So, 18.12.2011

Vortrag Dr. C.-C. Hedrich, Commerzbank AG: „Geld, Banken und Geldpolitik der EZB“

Am 19. Dezember 2011 beehrte uns Dr. Carl-Christoph Hedrich von der Commerzbank Frankfurt/M., um einen sehr interaktiv-spannenden Vortrag zum Thema „Zwischen Inflation und Deflation –Aufgaben, Instrumente und Herausforderungen der Geldpolitik“ zu halten. Und so viel vorab – es war ein sehr, sehr anschaulicher „Seiltanz“ um das „Goldene Kalb – Geld“.

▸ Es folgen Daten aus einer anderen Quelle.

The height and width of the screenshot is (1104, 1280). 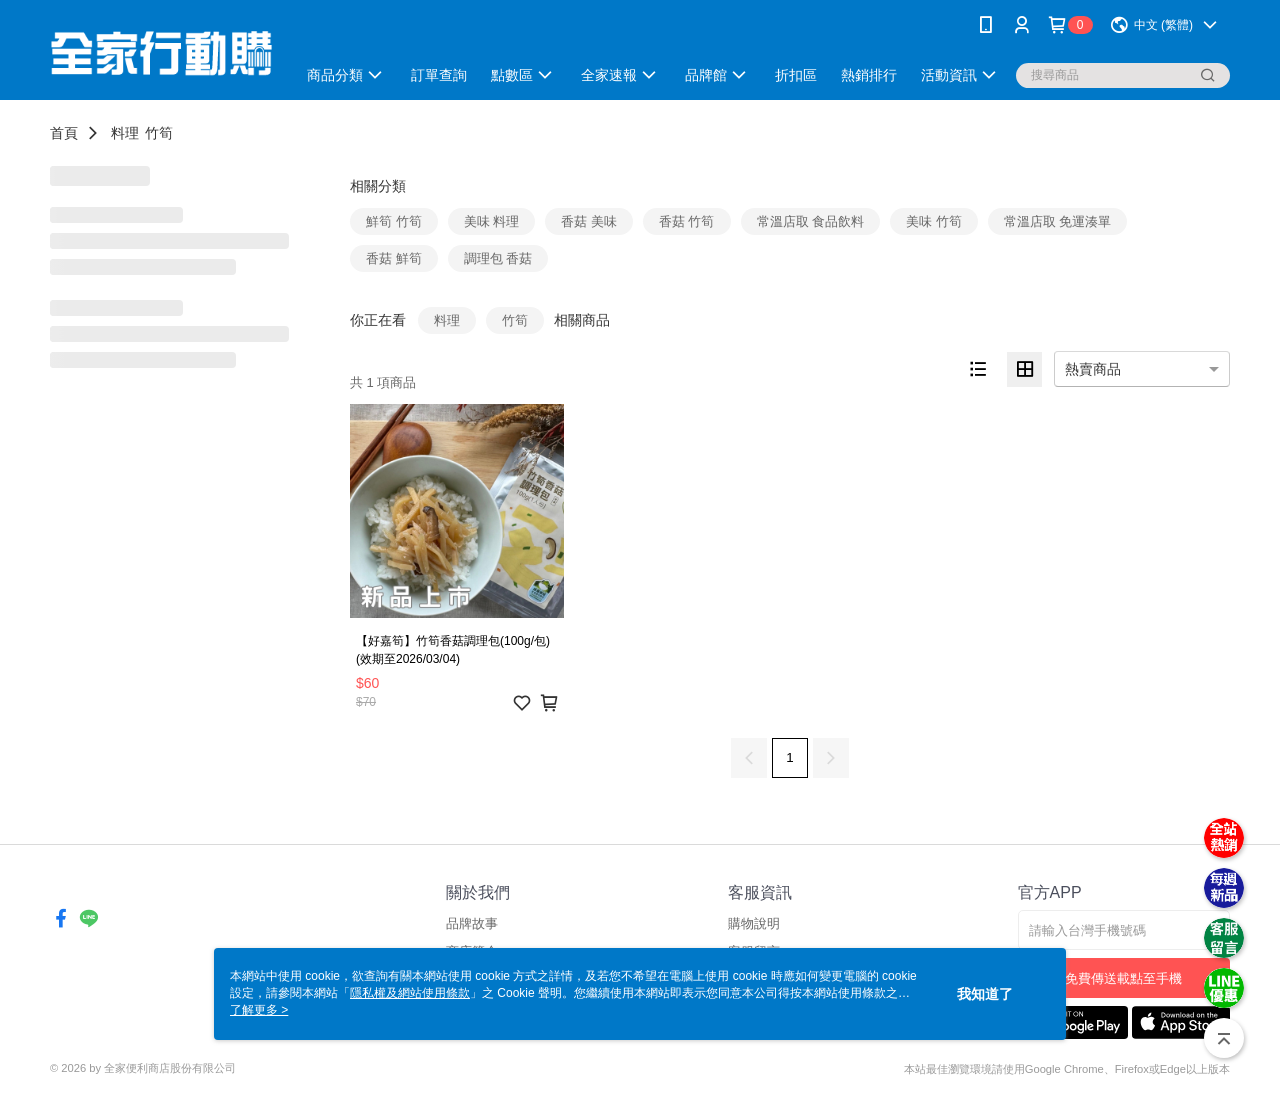 I want to click on 香菇 鮮筍, so click(x=394, y=258). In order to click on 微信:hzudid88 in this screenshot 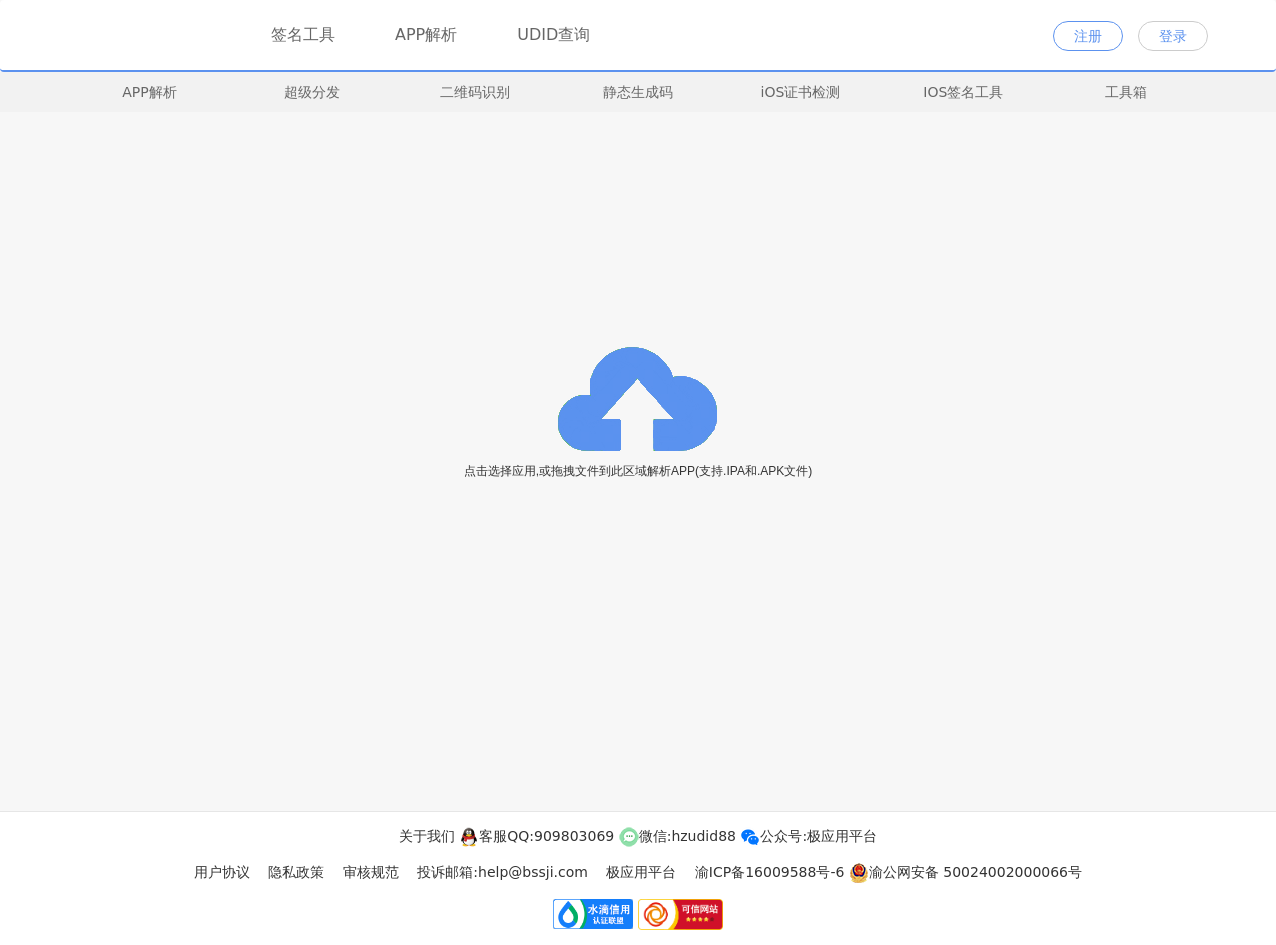, I will do `click(677, 836)`.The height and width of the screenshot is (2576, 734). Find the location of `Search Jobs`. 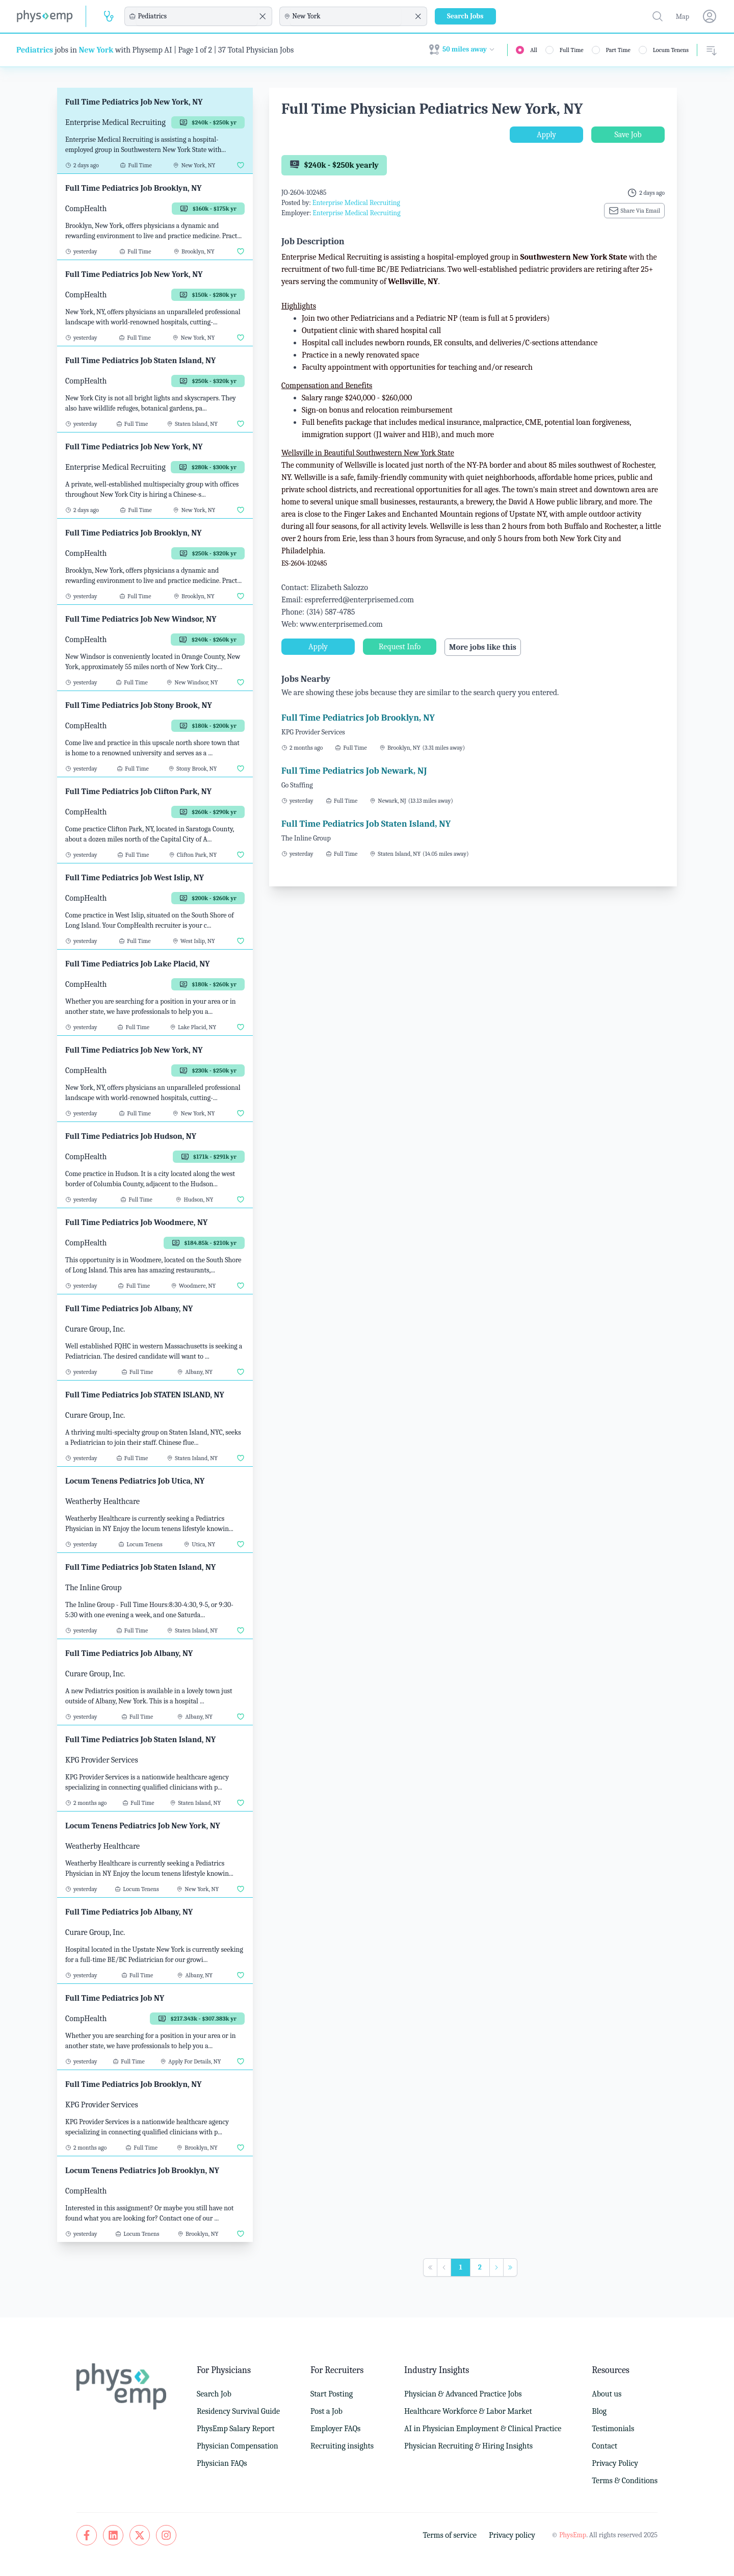

Search Jobs is located at coordinates (465, 16).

Der 50-jährige „Leiter Issue Management“ (sozusagen ein Fachberater der Organisation Commerzbank zu Fragen der Beziehungen zur Gesellschaft und ihren Themen/ Issues) studierte Wirtschaftswissenschaften an der Universität Hohenheim mit den Vertiefungen Kreditwirtschaft, Volkswirtschaft sowie Recht. Dr. Hedrich promovierte als Diplom-Ökonom zum Dr. oec. und arbeitete als wissenschaftlicher Mitarbeiter an verschiedenen Lehrstühlen, u. a. zu Fragen der Europäischen Integration sowie der Deregulierung. Heute hat er die Leitung der Abteilung Issue Management des Fachbereichs Public Affairs in der neuen Commerzbank inne und beschäftigt sich vor allem mit Grundsatzfragen der Bankentätigkeit, Finanzmarktregulierung, Bankstrategien, der Europäischen Integration sowie Ordnungs- und Sicherheitspolitik der Bank.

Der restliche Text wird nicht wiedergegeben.